A local high school is instituting a mandatory drug test policy as part of a new health and wellness initiative.
Badin High School, a Catholic school in the Archdiocese of Cincinnati, will begin testing students in January 2020.
Every student will be tested at least once a year.
Students became aware of the new policy, which is embedded at the end of this article, during an all-school assembly Tuesday.
A letter from school administrators on the Badin High School website says the purpose of the policy is to “provide students with help first and to involve parents or guardians every step of the way.”
According to the new policy, professionals with Great Lakes Biomedical will choose which students to test and will conduct the drug tests.
If a student tests positive, the police require their parents to be notified, and the student will have to be evaluated by a professional before being tested again within 90 days.
All expenses will have to be covered by the student’s parent or guardian.

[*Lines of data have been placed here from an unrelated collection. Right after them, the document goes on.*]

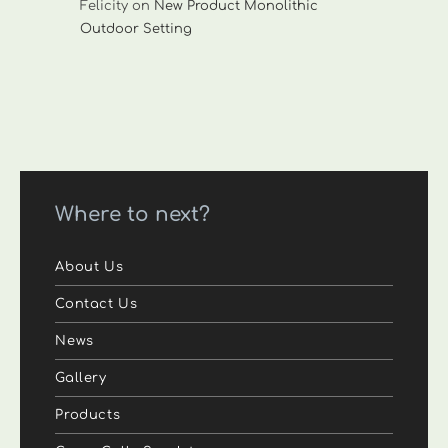
Felicity
on
New Product Monolithic
Outdoor Setting
Where to next?
About Us
Contact Us
News
Gallery
Products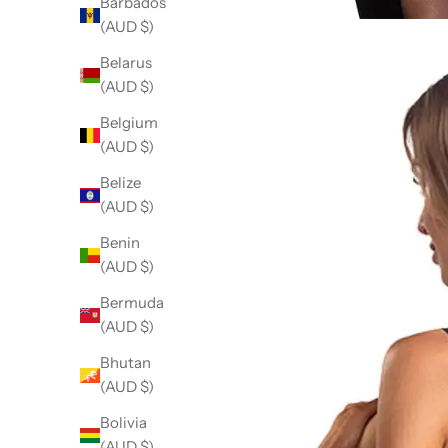
Barbados
(AUD $)
Belarus
(AUD $)
Belgium
(AUD $)
Belize
(AUD $)
Benin
(AUD $)
Bermuda
(AUD $)
Bhutan
(AUD $)
Bolivia
(AUD $)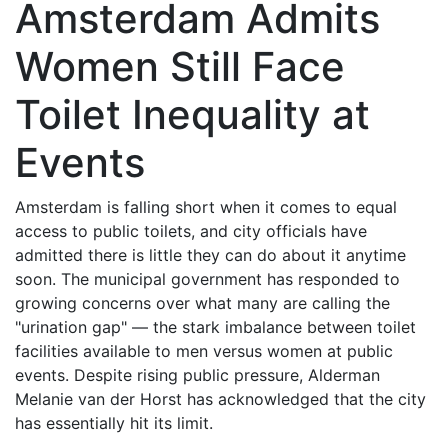
Amsterdam Admits
Women Still Face
Toilet Inequality at
Events
Amsterdam is falling short when it comes to equal
access to public toilets, and city officials have
admitted there is little they can do about it anytime
soon. The municipal government has responded to
growing concerns over what many are calling the
"urination gap" — the stark imbalance between toilet
facilities available to men versus women at public
events. Despite rising public pressure, Alderman
Melanie van der Horst has acknowledged that the city
has essentially hit its limit.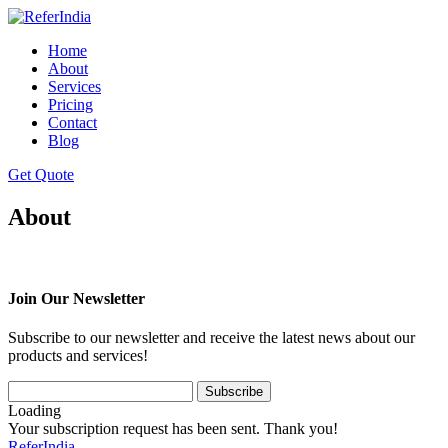
Home
About
Services
Pricing
Contact
Blog
Get Quote
About
Join Our Newsletter
Subscribe to our newsletter and receive the latest news about our
products and services!
Loading
Your subscription request has been sent. Thank you!
ReferIndia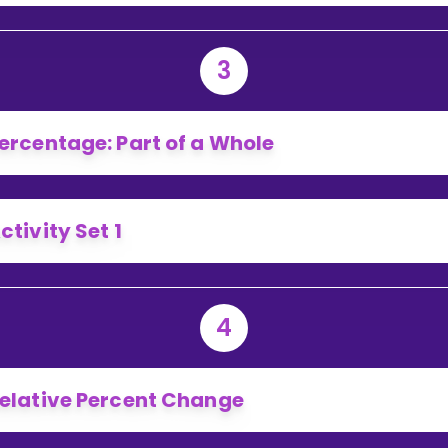
3
ercentage: Part of a Whole
ctivity Set 1
4
elative Percent Change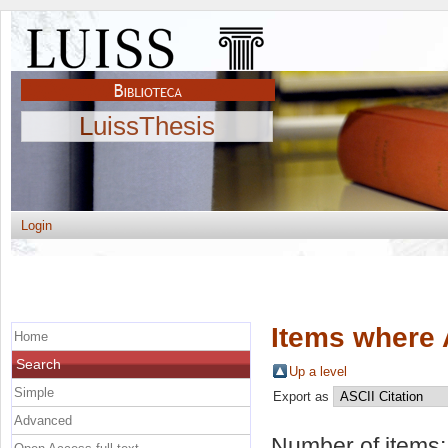
LuissThesis
Login
Items where 
Home
Search
Up a level
Simple
Export as
Advanced
Number of items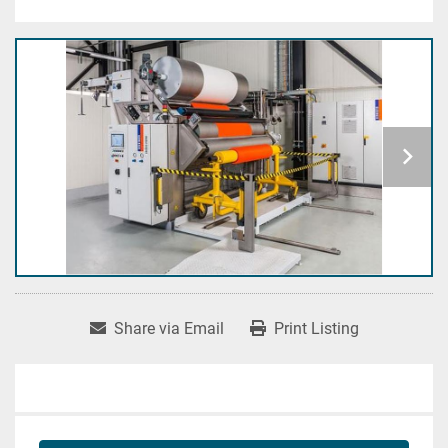
Share via Email
Print Listing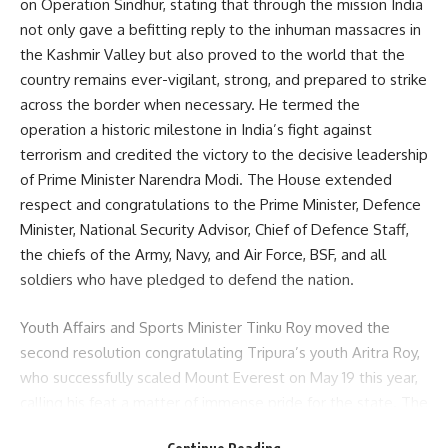
on Operation Sindhur, stating that through the mission India
not only gave a befitting reply to the inhuman massacres in
the Kashmir Valley but also proved to the world that the
country remains ever-vigilant, strong, and prepared to strike
across the border when necessary. He termed the
operation a historic milestone in India’s fight against
terrorism and credited the victory to the decisive leadership
of Prime Minister Narendra Modi. The House extended
respect and congratulations to the Prime Minister, Defence
Minister, National Security Advisor, Chief of Defence Staff,
the chiefs of the Army, Navy, and Air Force, BSF, and all
soldiers who have pledged to defend the nation.
Youth Affairs and Sports Minister Tinku Roy moved the
second resolution congratulating Tripura’s youth Aritra Roy,
who successfully scaled Mount Everest on May 19 this year,
calling his feat a matter of immense pride for the state. The
minister said Aritra’s achievement would inspire the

A first positive test will not result in disciplinary action, according to the policy. However, if a student tests positive a second time, there will be repeated drug testing during that student’s enrollment, and they’ll face a 10-day suspension.
If a student tests positive a third time, the student and parent will have to meet with school officials, and the student could be expelled.
A refusal to take a test will be considered a positive test.
“I think this is a good step in the right direction,” Badin parent and public school teacher Chris Maraschiello told FOX19 NOW. “I think the school community should embrace it.”
School officials say they hope the policy will further promote a drug-free environment at Badin.